I don’t think he’ll be fired.

It looks like he was opening images from an email and that gives him a little cover.  If the sender was a Macquarie employee then they will have some serious problems, it being considered worse to send “offensive” material than to receive it.

The dude will probably get an official reprimand and he might not get the same pay rise as others in his team next time ’round (at the least, he was just demonstrably slacking off from work), but I think that’ll be about it for him.

I think that Macquarie will look at their email and web-browsing policy again and consider increasing the paranoid parameter of their filters.  There are plenty of algorithms for detecting skin tones in images and I’m 99% sure that they’ve been incorporated into email filters. It’s just a question of turning them on.

I think they’ll also reconsider their policy on having their talking heads stand in front of an office like that. I know they do it to look more important — I’ve taken 3 minutes out from my dazzlingly busy schedule to explain that your mortgage payments won’t change today, but will probably go up in a month or two.

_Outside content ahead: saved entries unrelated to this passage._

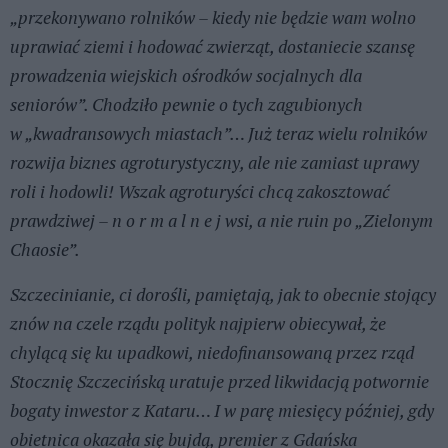
„przekonywano rolników – kiedy nie będzie wam wolno
uprawiać ziemi i hodować zwierząt, dostaniecie szansę
prowadzenia wiejskich ośrodków socjalnych dla
seniorów”. Chodziło pewnie o tych zagubionych
w „kwadransowych miastach”… Już teraz wielu rolników
rozwija biznes agroturystyczny, ale nie zamiast uprawy
roli i hodowli! Wszak agroturyści chcą zakosztować
prawdziwej – n o r m a l n e j wsi, a nie ruin po „Zielonym
Chaosie”.
Szczecinianie, ci dorośli, pamiętają, jak to obecnie stojący
znów na czele rządu polityk najpierw obiecywał, że
chylącą się ku upadkowi, niedofinansowaną przez rząd
Stocznię Szczecińską uratuje przed likwidacją potwornie
bogaty inwestor z Kataru… I w parę miesięcy później, gdy
obietnica okazała się bujdą, premier z Gdańska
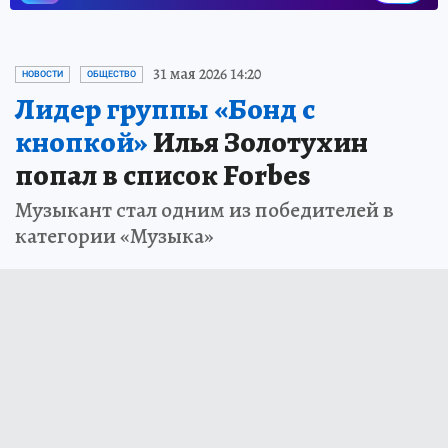
31 мая 2026 14:20
НОВОСТИ
ОБЩЕСТВО
Лидер группы «Бонд с
кнопкой»
Илья Золотухин
попал в список Forbes
Музыкант стал одним из победителей в
категории «Музыка»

Gosh, don’t I look impressive? — but exactly this sort of stuff is the risk with which it comes.  I’ve seen other stupid things going on behind US presenters, so I don’t think they’ll stop the practice, but they might consider staging the background a little more than just sticking a big cardboard Macquarie sign in there.

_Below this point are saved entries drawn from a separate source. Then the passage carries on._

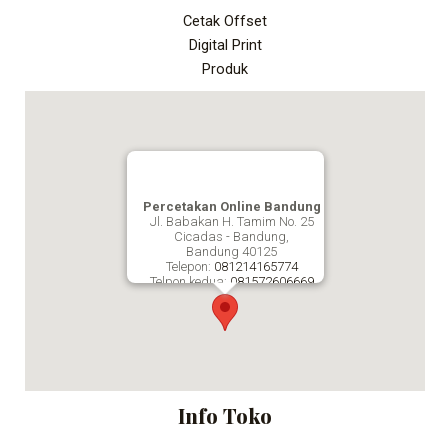
Cetak Offset
Digital Print
Produk
Percetakan Online Bandung
Jl. Babakan H. Tamim No. 25
Cicadas - Bandung,
Bandung
40125
Telepon:
081214165774
Telpon kedua:
081572606669
Fax:
Percetakan Online Bandung
Info Toko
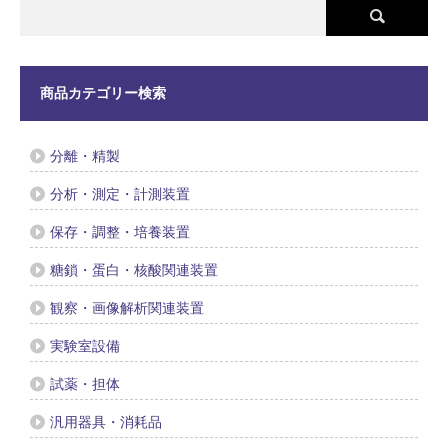
商品カテゴリー検索
分離・精製
分析・測定・計測装置
保存・調整・培養装置
糖鎖・蛋白・核酸関連装置
観察・画像解析関連装置
実験室設備
試薬・担体
汎用器具・消耗品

In the end, it just shows what everybody working in an open-plan office already knows: the exact position and alignment of your desk is of crucial value.

Today’s must read: Russian economic development, as seen through McDonalds

Go here, at the NY Times, and read the article now.  I’ll give a few tiny snippets to whet your appetite, but you really do need to read the whole thing:

Today, private businesses in Russia supply 80 percent of the ingredients in a McDonald’s, a reversal from the ratio when it opened in 1990 and 80 percent of ingredients were imported.
[…]
From the day it opened the gates on the $50 million factory, McDonald’s had intended to hand out its functions to other businesses and eventually shut it down, said Khamzat Khasbulatov, the director of McDonald’s in Russia.

Arms-length transactions for supplies allow McDonald’s to step back from the interaction of franchisees and food-processing companies, sparing them a headache. Russia’s 235 restaurants have not yet been franchised.

“We knew from Day 1 that our goal was to outsource all its functions,” Mr. Khasbulatov said.

Today the restaurants in Russia employ 25,000 people, a number far eclipsed by the businesses in McDonald’s supply chain, which employ 100,000, Mr. Khasbulatov said.

That is successful economic development.  Right there.